# Bloatectomy
Bloatectomy: a method for the identification and removal of duplicate text in the bloated notes of electronic health records and other documents. Takes in a list of notes or a single file (.docx, .txt, .rtf, etc) or single string to be marked for duplicates. Marked output and tokens are output.
# Requirements
- Python>=3.7.x (in order for the regular expressions to work correctly)
- re
- sys
- pandas (optional, only necessary if using MIMIC III data)
- docx (optional, only necessary if input or output is a word/docx file)
# Installation
using anaconda or miniconda
```
conda install -c summerkrankin bloatectomy
```
using pip via PyPI
make sure to install it to python3 if your default is python2
```
python3 -m pip install bloatectomy
```
using pip via github
```
python3 -m pip install git+git://github.com/MIT-LCP/bloatectomy
```
manual install by cloning the repository
```
git clone git://github.com/MIT-LCP/bloatectomy
cd bloatectomy
python3 setup.py install
```
# Examples
To run bloatectomy on a sample string with the following options:
- highlighting duplicates
- display raw results
- output file as html
- output file of numbered tokens:
```
from bloatectomy import bloatectomy
text = '''Assessment and Plan
61 yo male Hep C cirrhosis
Abd pain:
-other labs: PT / PTT / INR:16.6// 1.5, CK / CKMB /
ICU Care
-other labs: PT / PTT / INR:16.6// 1.5, CK / CKMB /
Assessment and Plan
'''
bloatectomy(text, style='highlight', display=True, filename='sample_txt_highlight_output', output='html', output_numbered_tokens=True)
```
To use with example text or load ipynb examples, download the repository or just the bloatectomy_examples folder
```
cd bloatectomy_examples
from bloatectomy import bloatectomy
bloatectomy('./input/sample_text.txt',
style='highlight', display=False,
filename='./output/sample_txt_highlight_output',
output='html',
output_numbered_tokens=True,
output_original_tokens=True)
```
# Documentation
The paper is located at TBA
```
class bloatectomy(input_text,
path = '',
filename='bloatectomized_file',
display=False,
style='highlight',
output='html',
output_numbered_tokens=False,
output_original_tokens=False,
regex1=r"(.+?\.[\s\n]+)",
regex2=r"(?=\n\s*[A-Z1-9#-]+.*)",
postgres_engine=None,
postgres_table=None)
```
## Parameters
**input_text**: file, str, list
An input document (.txt, .rtf, .docx), a string of text, or list of hadm_ids for postgres mimiciii database or the raw text.
**style**: str, optional, default=`highlight`
Method for denoting a duplicate.

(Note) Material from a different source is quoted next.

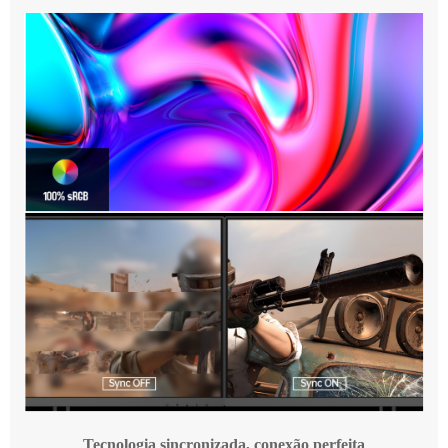
Tecnologia sincronizada, conexão perfeita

The following are allowed: `highlight`, `bold`, `remov`.
**filename**: str, optional, default=`bloatectomized_file`
A string to name output file of the bloat-ectomized document.

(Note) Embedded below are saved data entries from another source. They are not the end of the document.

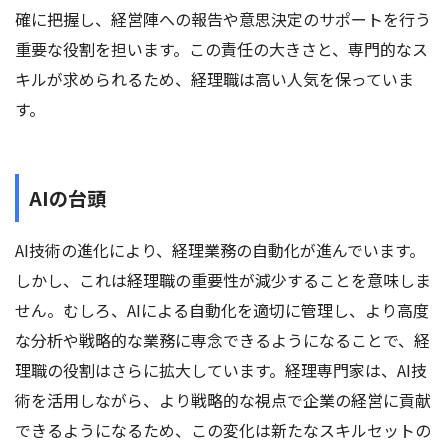
確に把握し、経営陣への報告や意思決定のサポートを行う
重要な役割を担います。この責任の大きさと、専門的なス
キルが求められるため、経理職は高い人気を保っていま
す。
AIの台頭
AI技術の進化により、経理業務の自動化が進んでいます。
しかし、これは経理職の重要性が減少することを意味しま
せん。むしろ、AIによる自動化を適切に管理し、より高度
な分析や戦略的な業務に専念できるようになることで、経
理職の役割はさらに拡大しています。経理専門家は、AI技
術を活用しながら、より戦略的な視点で企業の経営に貢献
できるようになるため、この変化は新たなスキルセットの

**path**: str, optional, default=`' '`
The directory for output files.
**output_numbered_tokens**: bool, optional, default=`False`
If set to `True`, a .txt file with each token enumerated and marked for duplication, is output as `[filename]_token_numbers.txt`. This is useful when diagnosing your own regular expression for tokenization or testing the `remov` option for **style**.
**output_original_tokens**: bool, optional, default=`False`
If set to `True`, a .txt file with each original (non-marked) token enumerated but not marked for duplication, is output as `[filename]_original_token_numbers.txt`.
**display**: bool, optional, default=`False`
If set to `True`, the bloatectomized text will display in the console on completion.
**regex1**: str, optional, default=`r"(.+?\.[\s\n]+)"`
The regular expression for the first tokenization. Split on a period (.) followed by one or more white space characters (space, tab, line breaks) or a line feed character (`\n`). This can be replaced with any valid regular expression to change the way tokens are created.
**regex2**: str, optional, default=`r"(?=\n\s*[A-Z1-9#-]+.*)"`
The regular expression for the second tokenization. Split on any newline character (`\n`) followed by an uppercase letter, a number, or a dash. This can be replaced with any valid regular expression to change how sub-tokens are created.
**postgres_engine**: str, optional
The postgres connection. Only relevant for use with the MIMIC III dataset. When data is pulled from postgres the hadm_id of the file will be appended to the `filename` if set or the default `bloatectomized_file`. See the jupyter notebook [mimic_bloatectomy_example](./bloatectomy_examples/mimic_bloatectomy_example.ipynb) for the example code.
**postgres_table**: str, optional
The name of the postgres table containing the concatenated notes. Only relevant for use with the MIMIC III dataset. When data is pulled from postgres the hadm_id of the file will be appended to the `filename` if set or the default `bloatectomized_file`. See the jupyter notebook [mimic_bloatectomy_example](./bloatectomy_examples/mimic_bloatectomy_example.ipynb) for the example code.